[SOLVED] Unable to join 3rd node to cluster

gurgle

Renowned Member
Sep 2, 2015
16
0
66
Hi i have a 2 node cluster and i'm trying to add a third node but i keep getting errors. From the new node I can successfully join the cluster but I get the below error. If i try join the cluster using the webui the page hangs after entering in the join details and then won't reload or I get a Connection Error message. On the current cluster, the new node is added but i'm unable to select any of the sections (summary, nodes, shell etc) with out a Communication Failure error.


pve.jpg

This is from using the proxmox 6.2 ISO, and persists whether i update the new server or not prior to attempting to join the cluster. Despite not being able to access it from the cluster the cluster performance is crazy unstable after doing this. On the webui nodes drop in and out and the page takes ages to load or do anything.

Can anyone help please?
 
hi,

are the first 2 nodes are also running the latest version?
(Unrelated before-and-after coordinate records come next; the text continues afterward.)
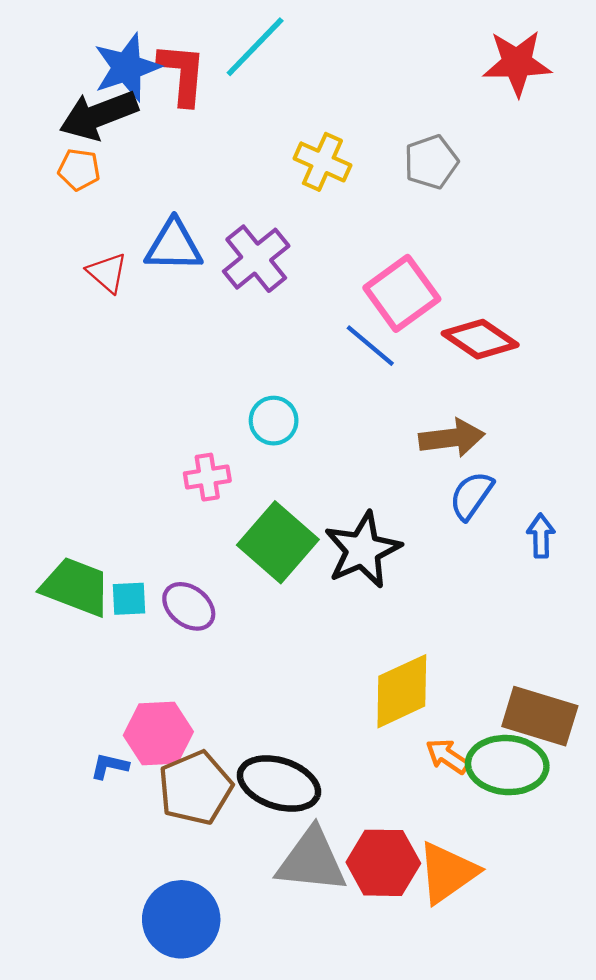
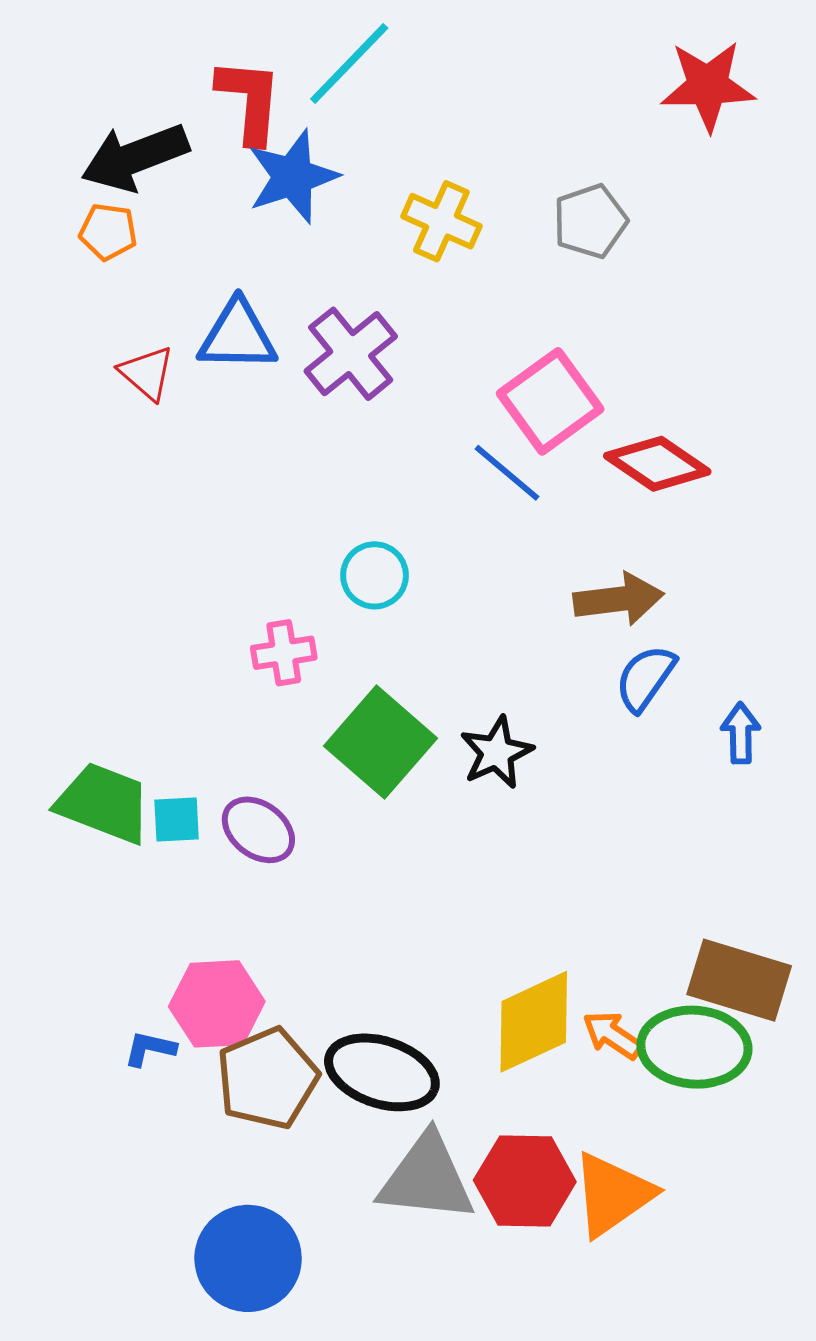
blue star: (127, 67) -> (293, 177), moved
black star: (363, 550) -> (497, 752), size x0.7
yellow diamond: (402, 691) -> (534, 1022), moved

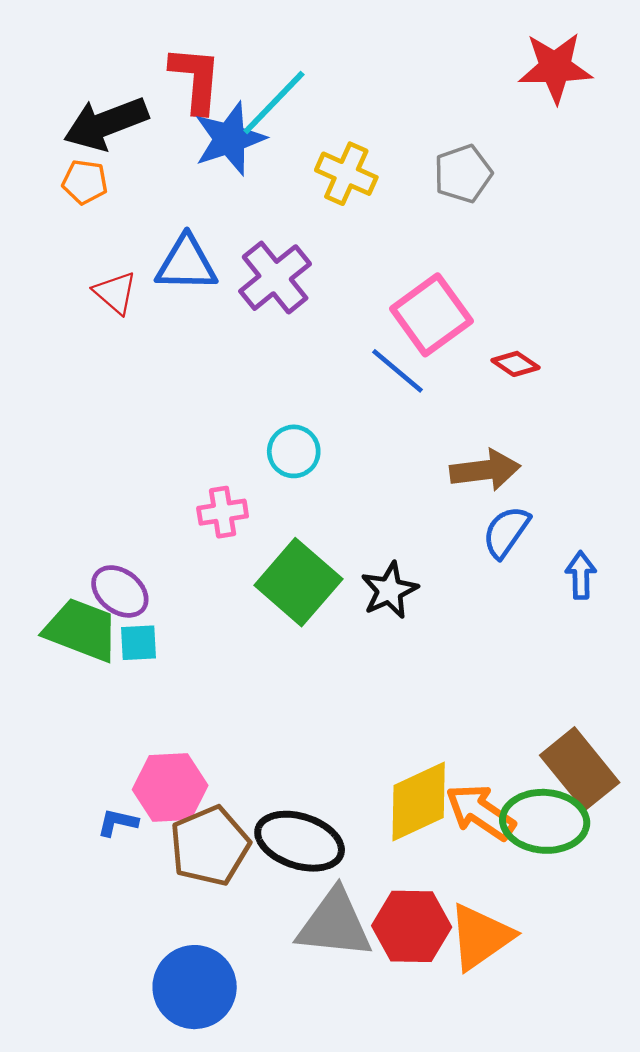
cyan line: (349, 63) -> (274, 103), moved
red diamond: (657, 464) -> (515, 364), size x0.6
purple ellipse: (258, 830) -> (120, 591), moved
brown rectangle: (739, 980) -> (580, 769), turned 34
orange arrow: (613, 1035) -> (480, 812), size x1.5

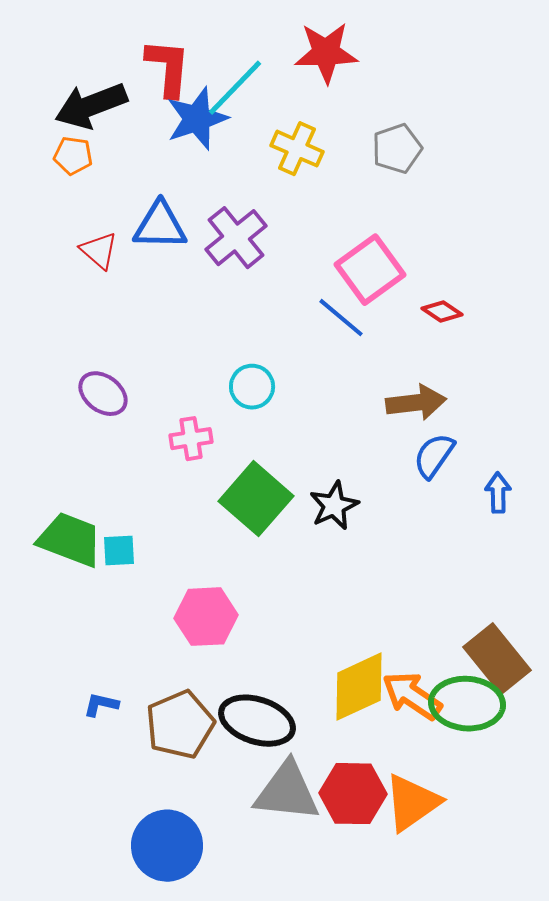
red star: (555, 68) -> (326, 53), moved
purple ellipse: (120, 591) -> (103, 394), moved
pink hexagon: (170, 787) -> (206, 617), moved

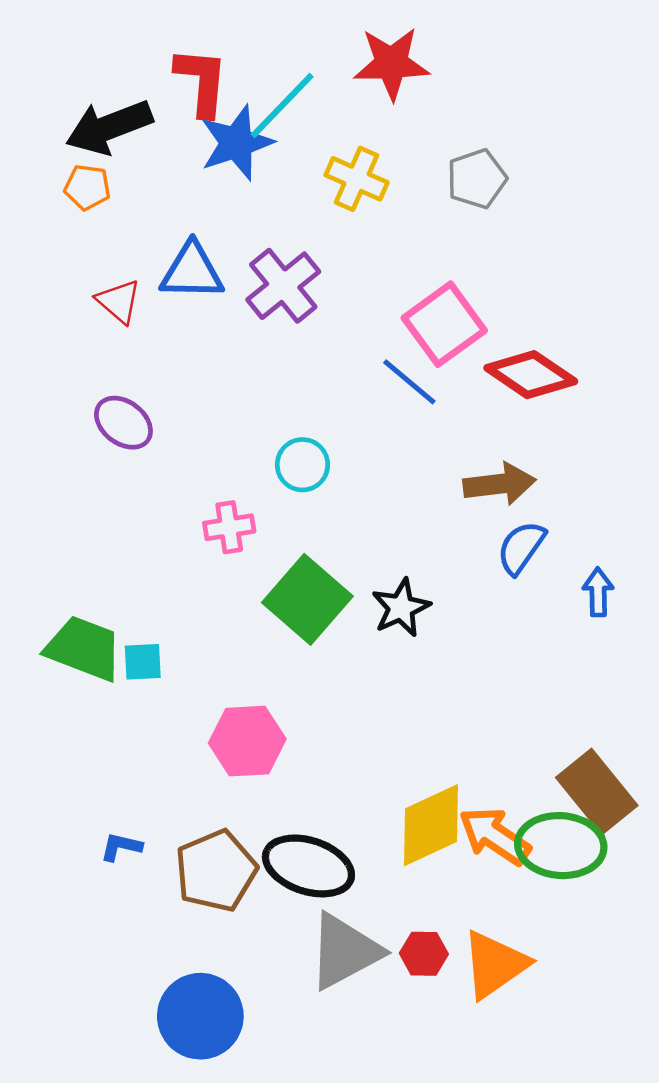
red diamond: (442, 312) -> (531, 375), size x1.8
purple ellipse: (103, 394) -> (123, 423), moved
gray triangle: (287, 792) -> (345, 951), turned -34
red hexagon: (353, 794) -> (424, 954), size x0.6

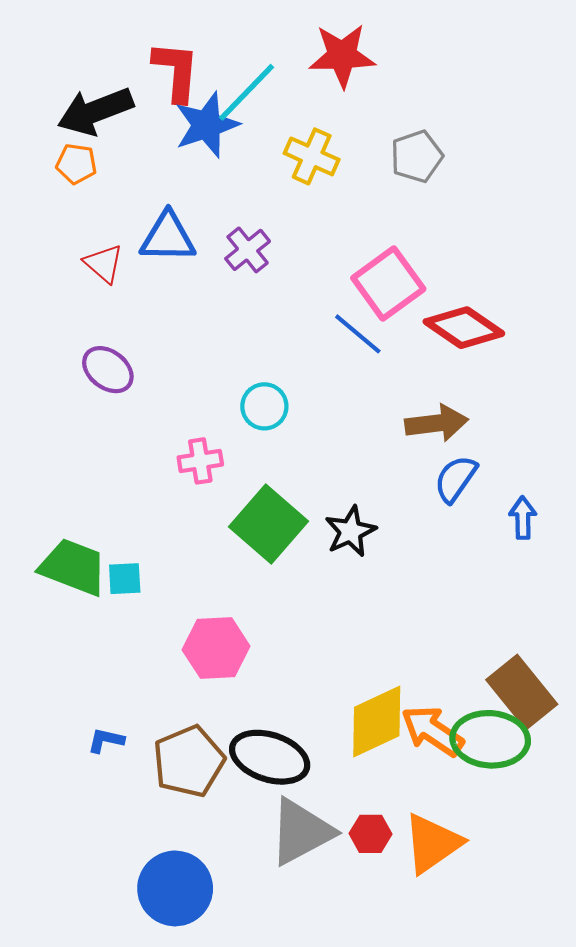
purple cross: (283, 286) -> (248, 250), size x0.7

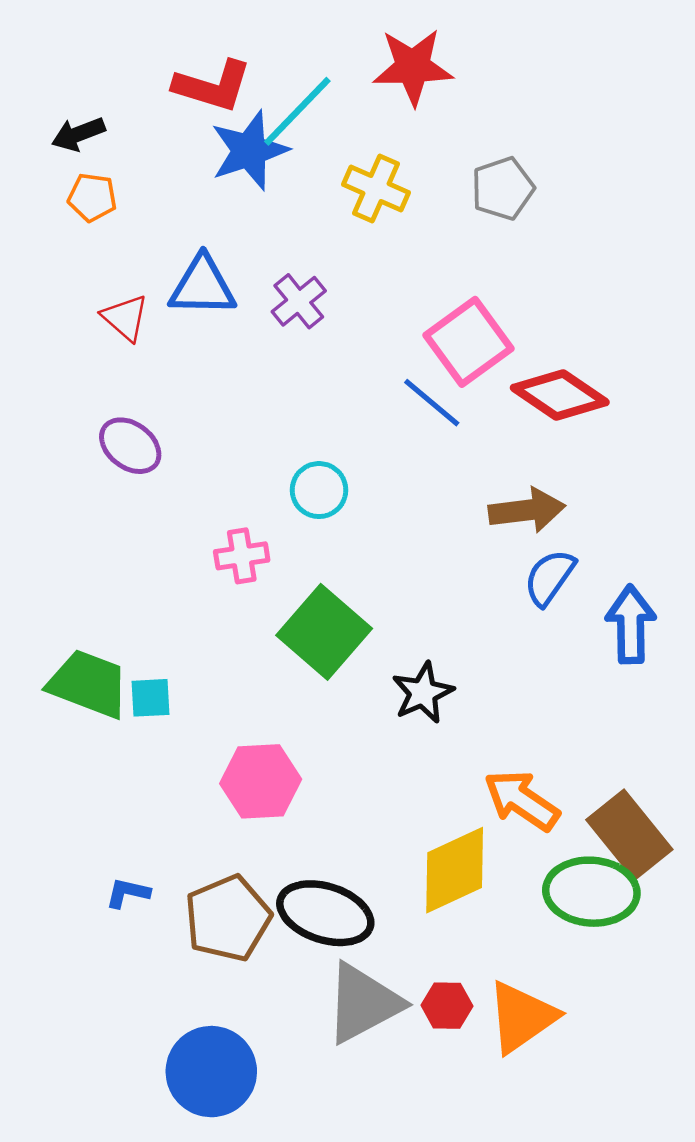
red L-shape: (176, 71) -> (213, 86), turned 102
black arrow: (95, 111) -> (78, 134), moved, size x0.6
blue arrow: (523, 518) -> (631, 624), size x1.5
black star: (350, 531) -> (423, 693), moved
orange arrow: (432, 731) -> (522, 800), moved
can you post the outputs of:
Code:
cat /etc/hosts # on all nodes
pvecm status # on all nodes
journalctl -xe # on last node
cat /etc/pve/corosync.conf # on all nodes
 
Hey thanks for the reply. Details below.

Bash:
root@host1:~# pveversion
pve-manager/6.2-4/9824574a (running kernel: 5.4.41-1-pve)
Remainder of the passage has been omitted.